→ What the task asks
The answer is the data repeated in full, with no pictures included.

───── Records shown

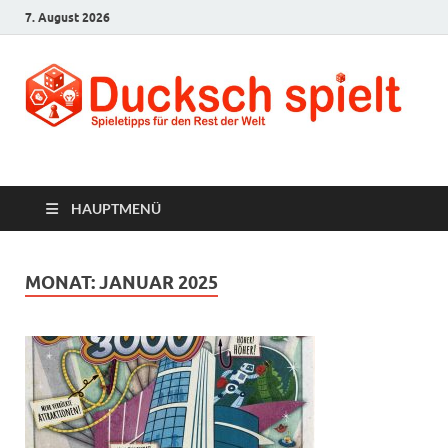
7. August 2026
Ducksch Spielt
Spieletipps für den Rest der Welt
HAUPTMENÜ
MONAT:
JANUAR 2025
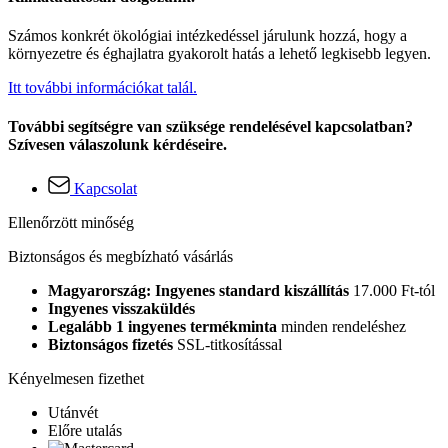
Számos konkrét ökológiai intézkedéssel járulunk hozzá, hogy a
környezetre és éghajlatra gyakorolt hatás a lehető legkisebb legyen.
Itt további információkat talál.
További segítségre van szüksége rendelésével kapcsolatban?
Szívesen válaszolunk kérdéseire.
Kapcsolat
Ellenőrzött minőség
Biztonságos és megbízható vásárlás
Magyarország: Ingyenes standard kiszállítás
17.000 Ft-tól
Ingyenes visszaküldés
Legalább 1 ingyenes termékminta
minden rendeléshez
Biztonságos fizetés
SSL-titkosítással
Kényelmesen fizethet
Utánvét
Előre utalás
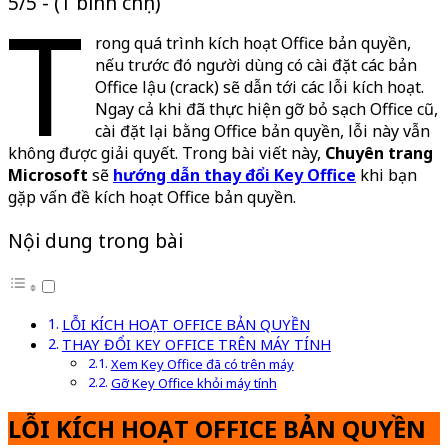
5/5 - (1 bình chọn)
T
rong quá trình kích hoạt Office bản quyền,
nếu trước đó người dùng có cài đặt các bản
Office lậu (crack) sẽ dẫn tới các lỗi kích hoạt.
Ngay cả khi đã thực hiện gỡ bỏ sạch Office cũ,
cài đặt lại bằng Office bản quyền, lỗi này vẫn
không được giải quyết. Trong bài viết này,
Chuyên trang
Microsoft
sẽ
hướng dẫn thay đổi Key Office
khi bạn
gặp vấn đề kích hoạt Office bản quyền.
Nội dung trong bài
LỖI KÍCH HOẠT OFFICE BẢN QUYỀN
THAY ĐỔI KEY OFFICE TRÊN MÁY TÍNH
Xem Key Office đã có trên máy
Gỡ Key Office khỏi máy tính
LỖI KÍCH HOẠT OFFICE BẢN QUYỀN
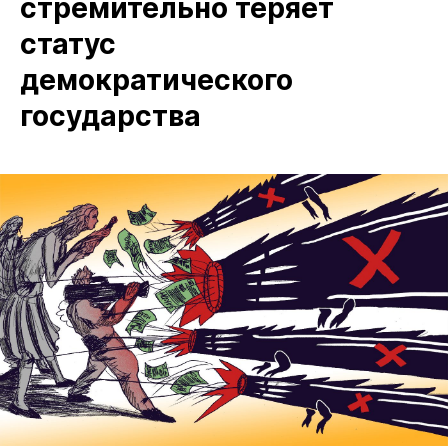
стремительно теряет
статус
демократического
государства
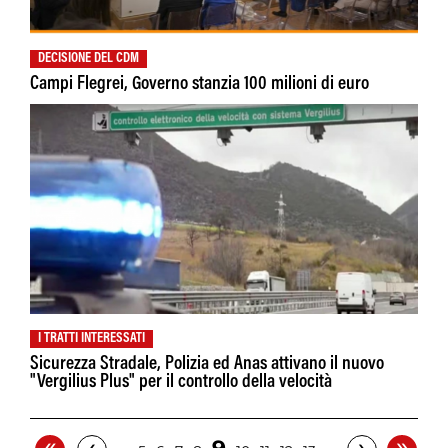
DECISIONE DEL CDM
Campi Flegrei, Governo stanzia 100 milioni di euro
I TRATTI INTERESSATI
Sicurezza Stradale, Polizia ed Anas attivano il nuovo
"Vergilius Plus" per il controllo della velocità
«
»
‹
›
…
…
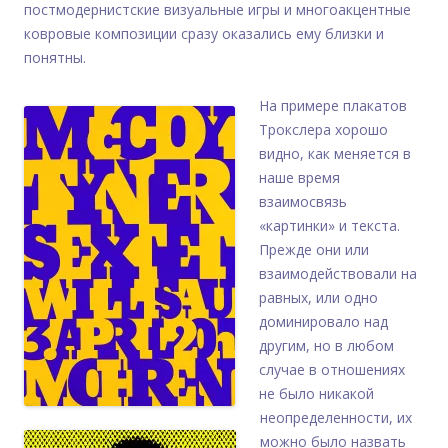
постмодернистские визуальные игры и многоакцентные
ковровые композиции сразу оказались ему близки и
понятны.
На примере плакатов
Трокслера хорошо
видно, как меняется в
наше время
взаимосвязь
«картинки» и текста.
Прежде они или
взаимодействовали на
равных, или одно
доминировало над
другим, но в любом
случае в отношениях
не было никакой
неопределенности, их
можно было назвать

──────────

→ Output below
7. August 2026
Ducksch Spielt
Spieletipps für den Rest der Welt
HAUPTMENÜ
MONAT:
JANUAR 2025
Számos konkrét ökológiai intézkedéssel járulunk hozzá, hogy a
környezetre és éghajlatra gyakorolt hatás a lehető legkisebb legyen.
Itt további információkat talál.
További segítségre van szüksége rendelésével kapcsolatban?
Szívesen válaszolunk kérdéseire.
Kapcsolat
Ellenőrzött minőség
Biztonságos és megbízható vásárlás
Magyarország: Ingyenes standard kiszállítás
17.000 Ft-tól
Ingyenes visszaküldés
Legalább 1 ingyenes termékminta
minden rendeléshez
Biztonságos fizetés
SSL-titkosítással
Kényelmesen fizethet
Utánvét
Előre utalás
5/5 - (1 bình chọn)
T
rong quá trình kích hoạt Office bản quyền,
nếu trước đó người dùng có cài đặt các bản
Office lậu (crack) sẽ dẫn tới các lỗi kích hoạt.
Ngay cả khi đã thực hiện gỡ bỏ sạch Office cũ,
cài đặt lại bằng Office bản quyền, lỗi này vẫn
không được giải quyết. Trong bài viết này,
Chuyên trang
Microsoft
sẽ
hướng dẫn thay đổi Key Office
khi bạn
gặp vấn đề kích hoạt Office bản quyền.
Nội dung trong bài
LỖI KÍCH HOẠT OFFICE BẢN QUYỀN
THAY ĐỔI KEY OFFICE TRÊN MÁY TÍNH
Xem Key Office đã có trên máy
Gỡ Key Office khỏi máy tính
LỖI KÍCH HOẠT OFFICE BẢN QUYỀN
стремительно теряет
статус
демократического
государства
DECISIONE DEL CDM
Campi Flegrei, Governo stanzia 100 milioni di euro
I TRATTI INTERESSATI
Sicurezza Stradale, Polizia ed Anas attivano il nuovo
"Vergilius Plus" per il controllo della velocità
«
»
‹
›
…
…
постмодернистские визуальные игры и многоакцентные
ковровые композиции сразу оказались ему близки и
понятны.
На примере плакатов
Трокслера хорошо
видно, как меняется в
наше время
взаимосвязь
«картинки» и текста.
Прежде они или
взаимодействовали на
равных, или одно
доминировало над
другим, но в любом
случае в отношениях
не было никакой
неопределенности, их
можно было назвать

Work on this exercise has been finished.